P.S. People say that instead of going straight from 6.4 to 8.2 it is always better to do several gradual upgrades 6.4 -> 7.0 -> 7.4 -> 8.0 -> 8.2. Never faced this challenge by myself but this is what other people usually recommend...


----------



## burkoff (Jul 20, 2011)

Do you think that a '*freebsd-update*' will happen? 
@Vand777 proposal is very good but it will take several days and the client will not like it 

Has anyone done something similar?


----------



## tingo (Jul 21, 2011)

If you have time issues (in other words, if downtime is not a good thing), you can always do it the other way:

acquire a new server
install new os and application on new server, configure and test thoroughly
transfer the service(s) to the new server
re-purpose or scrap the old server
A bit more expensive, but avoids long downtime. also, if you can use virtual server(s), you don't have old hardware to scrap the next time.


----------



## Zare (Jul 21, 2011)

I can't say anything particular about cPanel - if it relies on server programs installed from FreeBSD ports then you'll have to recompile those. It it's linked to base libraries found in sixth release, then you'll have versioning problems. FreeBSD has an extremely stable ABI/API and there's a big chance that you can fix those by just using symlinks to newer version of the libs. But it would be smarter, in this case, to install cPanel that's linked to 8.2 libs.

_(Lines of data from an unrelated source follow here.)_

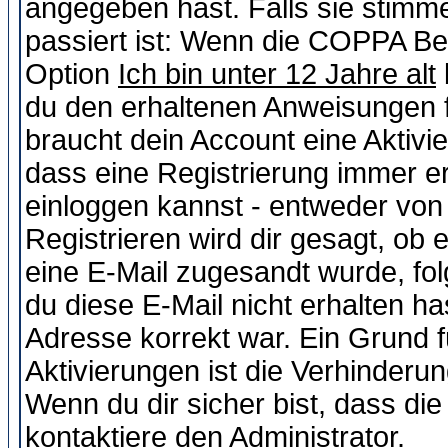
angegeben hast. Falls sie stimme
passiert ist: Wenn die COPPA Be
Option
Ich bin unter 12 Jahre alt
du den erhaltenen Anweisungen fol
braucht dein Account eine Aktivie
dass eine Registrierung immer er
einloggen kannst - entweder von 
Registrieren wird dir gesagt, ob e
eine E-Mail zugesandt wurde, fol
du diese E-Mail nicht erhalten ha
Adresse korrekt war. Ein Grund 
Aktivierungen ist die Verhinder
Wenn du dir sicher bist, dass die
kontaktiere den Administrator.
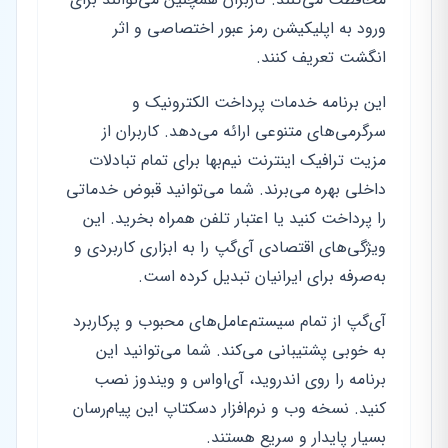
ورود به اپلیکیشن رمز عبور اختصاصی و اثر
انگشت تعریف کنند.
این برنامه خدمات پرداخت الکترونیک و
سرگرمی‌های متنوعی ارائه می‌دهد. کاربران از
مزیت ترافیک اینترنت نیم‌بها برای تمام تبادلات
داخلی بهره می‌برند. شما می‌توانید قبوض خدماتی
را پرداخت کنید یا اعتبار تلفن همراه بخرید. این
ویژگی‌های اقتصادی آی‌گپ را به ابزاری کاربردی و
به‌صرفه برای ایرانیان تبدیل کرده است.
آی‌گپ از تمام سیستم‌عامل‌های محبوب و پرکاربرد
به خوبی پشتیبانی می‌کند. شما می‌توانید این
برنامه را روی اندروید، آی‌او‌اس و ویندوز نصب
کنید. نسخه وب و نرم‌افزار دسکتاپ این پیام‌رسان
بسیار پایدار و سریع هستند.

It shouldn't be more than one hour, for a single major version update via freebsd-update. If it's really essential for you to have minimal downtime and update that server, as opposed to migrating userland to a new server, this is what I'd do;

- install both 7.4 and 8.2 releases inside virtual machines (on desktop)
- compile all ports you have on production server, and make packages, on both 7.4 and 8.2 system
- test cpanel binaries on both. that means physical copy of all files off production server
- if it works, great. if it doesn't, mark all steps necessary to make the 6.4-7.4 transition work, and then transfer program from 7.4 to 8.2, and mark all steps necessary to make it work on 8.2
- script those steps. use virtual supervisors' snapshotting abilities to retain testing states.
- freebsd-update from 6.4 to 7.4. install kernel updates. reboot. install userland. remove all ports and install precompiled packeges from step 2 for 7.4. finish update and reboot.
- run the script, if you need to.
- at another scheduled 1 h downtime, repeat steps for 7.4-8.2 upgrade


----------